## What the task asks
Whenever the word "Route" turns up in a line of the data below, copy that line.

Start of Information

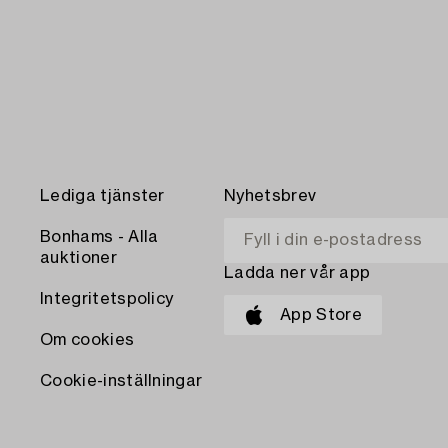
Lediga tjänster
Nyhetsbrev
Bonhams - Alla
auktioner
Ladda ner vår app
Integritetspolicy
App Store
Om cookies
Cookie-inställningar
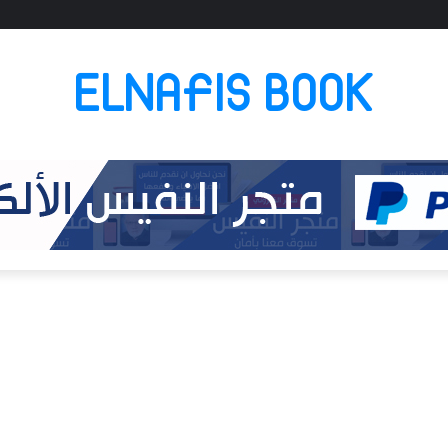
ELNAFIS BOOK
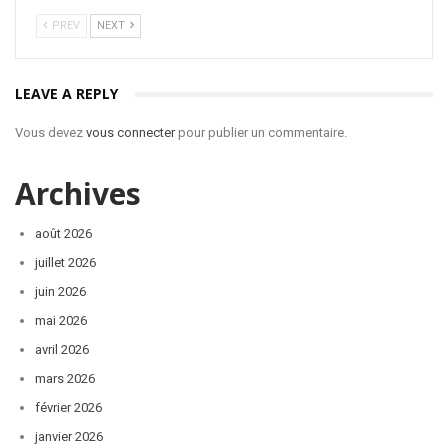
PREV
NEXT
LEAVE A REPLY
Vous devez
vous connecter
pour publier un commentaire.
Archives
août 2026
juillet 2026
juin 2026
mai 2026
avril 2026
mars 2026
février 2026
janvier 2026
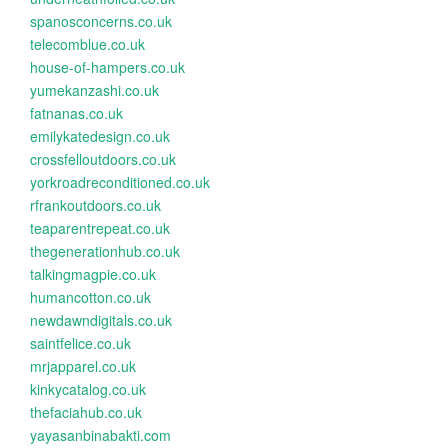
spanosconcerns.co.uk
telecomblue.co.uk
house-of-hampers.co.uk
yumekanzashi.co.uk
fatnanas.co.uk
emilykatedesign.co.uk
crossfelloutdoors.co.uk
yorkroadreconditioned.co.uk
rfrankoutdoors.co.uk
teaparentrepeat.co.uk
thegenerationhub.co.uk
talkingmagpie.co.uk
humancotton.co.uk
newdawndigitals.co.uk
saintfelice.co.uk
mrjapparel.co.uk
kinkycatalog.co.uk
thefaciahub.co.uk
yayasanbinabakti.com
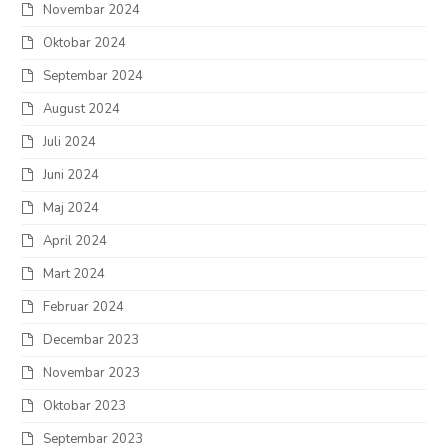
Novembar 2024
Oktobar 2024
Septembar 2024
August 2024
Juli 2024
Juni 2024
Maj 2024
April 2024
Mart 2024
Februar 2024
Decembar 2023
Novembar 2023
Oktobar 2023
Septembar 2023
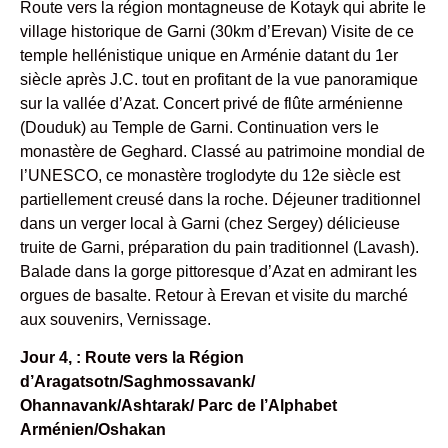
Route vers la région montagneuse de Kotayk qui abrite le
village historique de Garni (30km d’Erevan) Visite de ce
temple hellénistique unique en Arménie datant du 1er
siècle après J.C. tout en profitant de la vue panoramique
sur la vallée d’Azat. Concert privé de flûte arménienne
(Douduk) au Temple de Garni. Continuation vers le
monastère de Geghard. Classé au patrimoine mondial de
l’UNESCO, ce monastère troglodyte du 12e siècle est
partiellement creusé dans la roche. Déjeuner traditionnel
dans un verger local à Garni (chez Sergey) délicieuse
truite de Garni, préparation du pain traditionnel (Lavash).
Balade dans la gorge pittoresque d’Azat en admirant les
orgues de basalte. Retour à Erevan et visite du marché
aux souvenirs, Vernissage.
Jour 4, : Route vers la Région
d’Aragatsotn/Saghmossavank/
Ohannavank/Ashtarak/ Parc de l’Alphabet
Arménien/Oshakan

End of Information

## Response to the exercise
Route vers la région montagneuse de Kotayk qui abrite le
Jour 4, : Route vers la Région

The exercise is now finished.